Reply to [OC] Herd you liek Mudkips: the most (and least) memorable Pokemon by spicer2

Source: Various quizzes on Sporcle

Tools used: Excel

Methodology/other bits: Not very complicated, just did each quiz and took the top and bottom in the stats.

What fascinates me is that the least memorable ones are quite uniform? Most of them either fall into a category of "spiny sea thing", "mushroom thing" or "thing that looks like a bell". Not quite sure if they're the least cute, but I feel there's something there...

spicer2 OP t1_j4n0vbd wrote on January 16, 2023 at 9:34 PM

Reply to [OC] Hours of the day that appear most frequently in song titles by spicer2

Source: Spotify

Tools used: Python, Flourish (not banned for static charts, right??)

Methodology: This was a really interesting exercise but needs a bit of explaining. What you're looking at is the number of songs whose titles contain a time of day within that window - so 3:33AM would fit between 3-4 on the AM side, 7:34PM would go between 7-8 on the PM side, and so on.

This only looks at times formatted by the 12 hour clock, as there's no foolproof way to verify that something like 11:11 is intended as a time and not something else (usually Bible verses). So 12:51 by The Strokes, for example, isn't picked up on this. And it obviously doesn't include times of day that can be expressed with words, like midnight and noon.

Tidbits:

The day in music is like the inverse of a typical day. The general pattern is that when people are most awake there's fewer songs, and vice versa.

I was really surprised that 3:00AM was the most popular minute/time to name a song after. Although the word "midnight" isn't counted here, I assumed 12AM or 12PM would be the obvious winner. 3AM is like the ultimate shorthand for the middle of the night, when you can't sleep, you're thinking about someone and you want to write a song about it. I also have a lot of time for the person who wrote a song called "Sneaking To The Fridge To Get Beans At Exactly 3:42AM".

3:33AM is the most popular time not at the top of an hour.

Every minute between 1:16AM and 7:34AM has at least one song attached to it.

The longest consecutive period of time without an attached song is just 2 minutes (which happens on multiple occasions).

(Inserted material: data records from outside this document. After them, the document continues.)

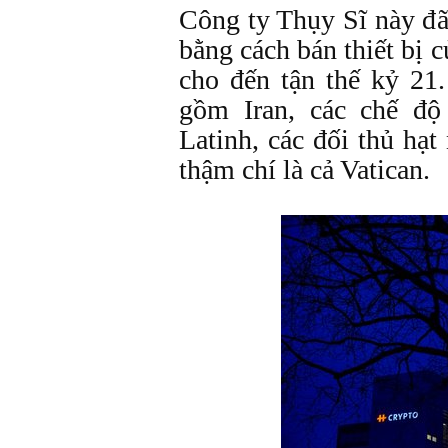
Công ty Thụy Sĩ này đã
bằng cách bán thiết bị 
cho đến tận thế kỷ 21
gồm Iran, các chế đ
Latinh, các đối thủ hạ
thậm chí là cả Vatican.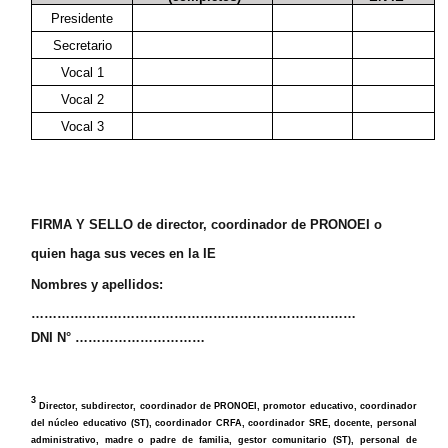
Presidente
Secretario
Vocal 1
Vocal 2
Vocal 3
FIRMA Y SELLO de director, coordinador de PRONOEI o
quien haga sus veces en la IE
Nombres y apellidos:
…………………………………………………………………
DNI N° …………………………
3
Director, subdirector, coordinador de PRONOEI, promotor educativo, coordinador
del núcleo educativo (ST), coordinador CRFA, coordinador SRE, docente, personal
administrativo, madre o padre de familia, gestor comunitario (ST), personal de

spicer2 OP t1_j3hcy3m wrote on January 8, 2023 at 4:18 PM

Reply to [OC] The most quoted verses in each book of the Bible by spicer2

Data source: COCA (Corpus of contemporary American English)

Tools used: Excel

Methodology: I'm most interested in applying data viz/data journalism techniques to areas that don't traditionally receive them. I was curious to see if there was a way to measure the relative cultural impact of different parts of the Bible and this is the best I came up with.

I looked up the name of each book in COCA with a wildcard, then scrolled down to find the verse with the highest tally. Obviously it's only a sample of all published media (even if a big one) and doesn't include sermons afaik, but I looking at this, I think it's a pretty good representation of the whole.

spicer2 OP t1_izik75l wrote on December 9, 2022 at 10:56 AM

Reply to [OC] Mexican beer and New Zealand’s selflessness: the most distinctive traits and behaviors of 50 countries around the world by spicer2

Data source: GWI Core (ongoing survey asked in 50 different countries)

Tools used: Adobe Illustrator

Full disclosure: I work for GWI. I normally post my personal work on here but thought this was cool and wanted to share.

We run a survey called Core which asks people about many aspects of their lives – what they think, what they buy, what they’re interested in, their online behavior, etc.

We recently hit a milestone of researching in 50 different countries, so we put together this visual to show where consumers in each country are most distinctive from each other - where they’re more likely to do or think something than any other country. So a higher % of people in the Czech Republic buy cheese than anywhere else in the 50, and so on.

There’s some really interesting cultural context behind these data points - feel free to check out a blog we put together that goes into more detail (did you know that the lead singer of A-ha helped EVs become a thing in Norway? Me neither!).

PS: I know the example for Australia is really boring and obvious but trust me, we sweated blood to find these stats and that was the only one we could find!